▶ [AIM OF THE TASK]: Would you set down the complete data below, exactly as shown?

━━━━━ RECORDS SHOWN ━━━━━

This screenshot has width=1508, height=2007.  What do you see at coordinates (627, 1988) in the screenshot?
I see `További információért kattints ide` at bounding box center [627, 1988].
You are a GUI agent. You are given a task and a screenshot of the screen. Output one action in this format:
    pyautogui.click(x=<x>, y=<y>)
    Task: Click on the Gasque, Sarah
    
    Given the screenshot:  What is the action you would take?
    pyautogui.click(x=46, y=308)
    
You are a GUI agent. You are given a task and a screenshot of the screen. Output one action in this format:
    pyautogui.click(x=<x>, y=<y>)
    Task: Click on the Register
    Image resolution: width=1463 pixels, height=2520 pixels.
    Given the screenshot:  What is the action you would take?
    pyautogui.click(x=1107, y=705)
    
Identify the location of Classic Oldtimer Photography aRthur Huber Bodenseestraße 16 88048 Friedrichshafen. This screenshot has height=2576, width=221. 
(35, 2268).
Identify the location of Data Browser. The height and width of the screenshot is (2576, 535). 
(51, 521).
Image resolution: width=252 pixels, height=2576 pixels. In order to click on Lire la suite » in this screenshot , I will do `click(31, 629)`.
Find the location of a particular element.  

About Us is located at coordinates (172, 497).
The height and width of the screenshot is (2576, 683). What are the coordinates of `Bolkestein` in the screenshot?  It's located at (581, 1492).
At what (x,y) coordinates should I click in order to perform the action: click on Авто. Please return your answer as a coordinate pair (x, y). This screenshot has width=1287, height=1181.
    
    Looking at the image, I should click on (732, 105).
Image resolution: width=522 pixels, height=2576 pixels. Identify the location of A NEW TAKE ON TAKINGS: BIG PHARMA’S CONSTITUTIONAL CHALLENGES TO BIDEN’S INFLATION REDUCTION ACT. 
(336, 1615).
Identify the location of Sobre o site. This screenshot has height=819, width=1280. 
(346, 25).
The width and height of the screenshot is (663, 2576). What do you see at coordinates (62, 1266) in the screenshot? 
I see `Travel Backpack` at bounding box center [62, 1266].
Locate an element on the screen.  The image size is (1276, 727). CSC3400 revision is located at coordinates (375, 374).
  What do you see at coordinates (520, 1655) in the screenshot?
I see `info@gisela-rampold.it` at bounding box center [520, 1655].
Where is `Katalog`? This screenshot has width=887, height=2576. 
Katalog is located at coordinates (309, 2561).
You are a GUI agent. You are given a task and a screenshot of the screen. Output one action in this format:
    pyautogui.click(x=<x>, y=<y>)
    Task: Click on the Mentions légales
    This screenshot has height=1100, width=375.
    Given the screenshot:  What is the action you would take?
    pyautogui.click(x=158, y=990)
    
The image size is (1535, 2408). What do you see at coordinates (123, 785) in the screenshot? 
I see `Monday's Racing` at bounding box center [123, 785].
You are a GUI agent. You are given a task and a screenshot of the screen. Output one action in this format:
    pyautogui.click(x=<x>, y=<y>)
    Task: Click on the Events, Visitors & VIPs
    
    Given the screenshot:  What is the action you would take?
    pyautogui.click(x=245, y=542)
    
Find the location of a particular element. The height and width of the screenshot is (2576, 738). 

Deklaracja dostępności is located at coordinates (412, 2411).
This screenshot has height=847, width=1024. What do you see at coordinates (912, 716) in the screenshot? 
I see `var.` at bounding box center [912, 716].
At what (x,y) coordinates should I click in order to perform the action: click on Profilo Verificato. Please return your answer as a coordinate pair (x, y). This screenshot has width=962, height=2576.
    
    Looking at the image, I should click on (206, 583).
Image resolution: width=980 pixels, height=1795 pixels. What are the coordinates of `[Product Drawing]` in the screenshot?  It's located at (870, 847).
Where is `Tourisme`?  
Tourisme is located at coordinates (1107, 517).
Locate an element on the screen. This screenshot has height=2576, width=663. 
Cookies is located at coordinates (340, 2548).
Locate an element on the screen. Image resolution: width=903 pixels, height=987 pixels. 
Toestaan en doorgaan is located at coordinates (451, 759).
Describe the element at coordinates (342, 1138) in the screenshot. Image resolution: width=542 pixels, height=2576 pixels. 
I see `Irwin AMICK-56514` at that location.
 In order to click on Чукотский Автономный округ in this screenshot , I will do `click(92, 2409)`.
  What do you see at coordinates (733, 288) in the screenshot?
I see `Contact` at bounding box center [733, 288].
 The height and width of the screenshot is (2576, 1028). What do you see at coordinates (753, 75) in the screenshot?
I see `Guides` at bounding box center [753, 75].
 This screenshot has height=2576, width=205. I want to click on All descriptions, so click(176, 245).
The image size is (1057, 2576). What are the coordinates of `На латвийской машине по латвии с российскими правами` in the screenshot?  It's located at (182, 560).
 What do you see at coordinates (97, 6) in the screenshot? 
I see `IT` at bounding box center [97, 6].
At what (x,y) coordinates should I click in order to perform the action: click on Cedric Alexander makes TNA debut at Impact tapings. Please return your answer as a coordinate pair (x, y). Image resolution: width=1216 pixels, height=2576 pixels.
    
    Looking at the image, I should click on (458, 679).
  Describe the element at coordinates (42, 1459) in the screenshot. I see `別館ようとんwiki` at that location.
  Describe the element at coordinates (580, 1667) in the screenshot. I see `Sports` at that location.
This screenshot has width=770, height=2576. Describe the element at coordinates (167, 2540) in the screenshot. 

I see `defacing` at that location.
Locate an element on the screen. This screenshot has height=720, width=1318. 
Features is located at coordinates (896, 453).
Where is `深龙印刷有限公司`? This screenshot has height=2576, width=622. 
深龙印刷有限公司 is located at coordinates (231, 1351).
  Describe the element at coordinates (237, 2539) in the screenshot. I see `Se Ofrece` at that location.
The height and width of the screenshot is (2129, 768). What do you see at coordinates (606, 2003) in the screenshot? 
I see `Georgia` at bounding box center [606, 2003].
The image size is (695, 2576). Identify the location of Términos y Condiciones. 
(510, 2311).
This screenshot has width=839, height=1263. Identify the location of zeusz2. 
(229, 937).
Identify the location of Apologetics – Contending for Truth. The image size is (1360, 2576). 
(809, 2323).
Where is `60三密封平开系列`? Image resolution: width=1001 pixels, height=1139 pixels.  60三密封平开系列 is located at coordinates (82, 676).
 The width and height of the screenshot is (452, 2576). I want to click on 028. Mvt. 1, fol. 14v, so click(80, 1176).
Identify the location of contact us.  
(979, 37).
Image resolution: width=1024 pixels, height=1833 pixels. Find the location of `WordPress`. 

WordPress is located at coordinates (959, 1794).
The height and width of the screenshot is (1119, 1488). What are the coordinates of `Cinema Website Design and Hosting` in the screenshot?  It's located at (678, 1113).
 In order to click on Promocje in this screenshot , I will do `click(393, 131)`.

━━━━━

▶ [OUTPUT BELOW]:
This screenshot has width=1508, height=2007.  What do you see at coordinates (627, 1988) in the screenshot?
I see `További információért kattints ide` at bounding box center [627, 1988].
You are a GUI agent. You are given a task and a screenshot of the screen. Output one action in this format:
    pyautogui.click(x=<x>, y=<y>)
    Task: Click on the Gasque, Sarah
    
    Given the screenshot:  What is the action you would take?
    pyautogui.click(x=46, y=308)
    
You are a GUI agent. You are given a task and a screenshot of the screen. Output one action in this format:
    pyautogui.click(x=<x>, y=<y>)
    Task: Click on the Register
    Image resolution: width=1463 pixels, height=2520 pixels.
    Given the screenshot:  What is the action you would take?
    pyautogui.click(x=1107, y=705)
    
Identify the location of Classic Oldtimer Photography aRthur Huber Bodenseestraße 16 88048 Friedrichshafen. This screenshot has height=2576, width=221. 
(35, 2268).
Identify the location of Data Browser. The height and width of the screenshot is (2576, 535). 
(51, 521).
Image resolution: width=252 pixels, height=2576 pixels. In order to click on Lire la suite » in this screenshot , I will do `click(31, 629)`.
Find the location of a particular element.  

About Us is located at coordinates (172, 497).
The height and width of the screenshot is (2576, 683). What are the coordinates of `Bolkestein` in the screenshot?  It's located at (581, 1492).
At what (x,y) coordinates should I click in order to perform the action: click on Авто. Please return your answer as a coordinate pair (x, y). This screenshot has width=1287, height=1181.
    
    Looking at the image, I should click on (732, 105).
Image resolution: width=522 pixels, height=2576 pixels. Identify the location of A NEW TAKE ON TAKINGS: BIG PHARMA’S CONSTITUTIONAL CHALLENGES TO BIDEN’S INFLATION REDUCTION ACT. 
(336, 1615).
Identify the location of Sobre o site. This screenshot has height=819, width=1280. 
(346, 25).
The width and height of the screenshot is (663, 2576). What do you see at coordinates (62, 1266) in the screenshot? 
I see `Travel Backpack` at bounding box center [62, 1266].
Locate an element on the screen.  The image size is (1276, 727). CSC3400 revision is located at coordinates (375, 374).
  What do you see at coordinates (520, 1655) in the screenshot?
I see `info@gisela-rampold.it` at bounding box center [520, 1655].
Where is `Katalog`? This screenshot has width=887, height=2576. 
Katalog is located at coordinates (309, 2561).
You are a GUI agent. You are given a task and a screenshot of the screen. Output one action in this format:
    pyautogui.click(x=<x>, y=<y>)
    Task: Click on the Mentions légales
    This screenshot has height=1100, width=375.
    Given the screenshot:  What is the action you would take?
    pyautogui.click(x=158, y=990)
    
The image size is (1535, 2408). What do you see at coordinates (123, 785) in the screenshot? 
I see `Monday's Racing` at bounding box center [123, 785].
You are a GUI agent. You are given a task and a screenshot of the screen. Output one action in this format:
    pyautogui.click(x=<x>, y=<y>)
    Task: Click on the Events, Visitors & VIPs
    
    Given the screenshot:  What is the action you would take?
    pyautogui.click(x=245, y=542)
    
Find the location of a particular element. The height and width of the screenshot is (2576, 738). 

Deklaracja dostępności is located at coordinates (412, 2411).
This screenshot has height=847, width=1024. What do you see at coordinates (912, 716) in the screenshot? 
I see `var.` at bounding box center [912, 716].
At what (x,y) coordinates should I click in order to perform the action: click on Profilo Verificato. Please return your answer as a coordinate pair (x, y). This screenshot has width=962, height=2576.
    
    Looking at the image, I should click on (206, 583).
Image resolution: width=980 pixels, height=1795 pixels. What are the coordinates of `[Product Drawing]` in the screenshot?  It's located at (870, 847).
Where is `Tourisme`?  
Tourisme is located at coordinates (1107, 517).
Locate an element on the screen. This screenshot has height=2576, width=663. 
Cookies is located at coordinates (340, 2548).
Locate an element on the screen. Image resolution: width=903 pixels, height=987 pixels. 
Toestaan en doorgaan is located at coordinates (451, 759).
Describe the element at coordinates (342, 1138) in the screenshot. Image resolution: width=542 pixels, height=2576 pixels. 
I see `Irwin AMICK-56514` at that location.
 In order to click on Чукотский Автономный округ in this screenshot , I will do `click(92, 2409)`.
  What do you see at coordinates (733, 288) in the screenshot?
I see `Contact` at bounding box center [733, 288].
 The height and width of the screenshot is (2576, 1028). What do you see at coordinates (753, 75) in the screenshot?
I see `Guides` at bounding box center [753, 75].
 This screenshot has height=2576, width=205. I want to click on All descriptions, so click(176, 245).
The image size is (1057, 2576). What are the coordinates of `На латвийской машине по латвии с российскими правами` in the screenshot?  It's located at (182, 560).
 What do you see at coordinates (97, 6) in the screenshot? 
I see `IT` at bounding box center [97, 6].
At what (x,y) coordinates should I click in order to perform the action: click on Cedric Alexander makes TNA debut at Impact tapings. Please return your answer as a coordinate pair (x, y). Image resolution: width=1216 pixels, height=2576 pixels.
    
    Looking at the image, I should click on (458, 679).
  Describe the element at coordinates (42, 1459) in the screenshot. I see `別館ようとんwiki` at that location.
  Describe the element at coordinates (580, 1667) in the screenshot. I see `Sports` at that location.
This screenshot has width=770, height=2576. Describe the element at coordinates (167, 2540) in the screenshot. 

I see `defacing` at that location.
Locate an element on the screen. This screenshot has height=720, width=1318. 
Features is located at coordinates (896, 453).
Where is `深龙印刷有限公司`? This screenshot has height=2576, width=622. 
深龙印刷有限公司 is located at coordinates (231, 1351).
  Describe the element at coordinates (237, 2539) in the screenshot. I see `Se Ofrece` at that location.
The height and width of the screenshot is (2129, 768). What do you see at coordinates (606, 2003) in the screenshot? 
I see `Georgia` at bounding box center [606, 2003].
The image size is (695, 2576). Identify the location of Términos y Condiciones. 
(510, 2311).
This screenshot has width=839, height=1263. Identify the location of zeusz2. 
(229, 937).
Identify the location of Apologetics – Contending for Truth. The image size is (1360, 2576). 
(809, 2323).
Where is `60三密封平开系列`? Image resolution: width=1001 pixels, height=1139 pixels.  60三密封平开系列 is located at coordinates (82, 676).
 The width and height of the screenshot is (452, 2576). I want to click on 028. Mvt. 1, fol. 14v, so click(80, 1176).
Identify the location of contact us.  
(979, 37).
Image resolution: width=1024 pixels, height=1833 pixels. Find the location of `WordPress`. 

WordPress is located at coordinates (959, 1794).
The height and width of the screenshot is (1119, 1488). What are the coordinates of `Cinema Website Design and Hosting` in the screenshot?  It's located at (678, 1113).
 In order to click on Promocje in this screenshot , I will do `click(393, 131)`.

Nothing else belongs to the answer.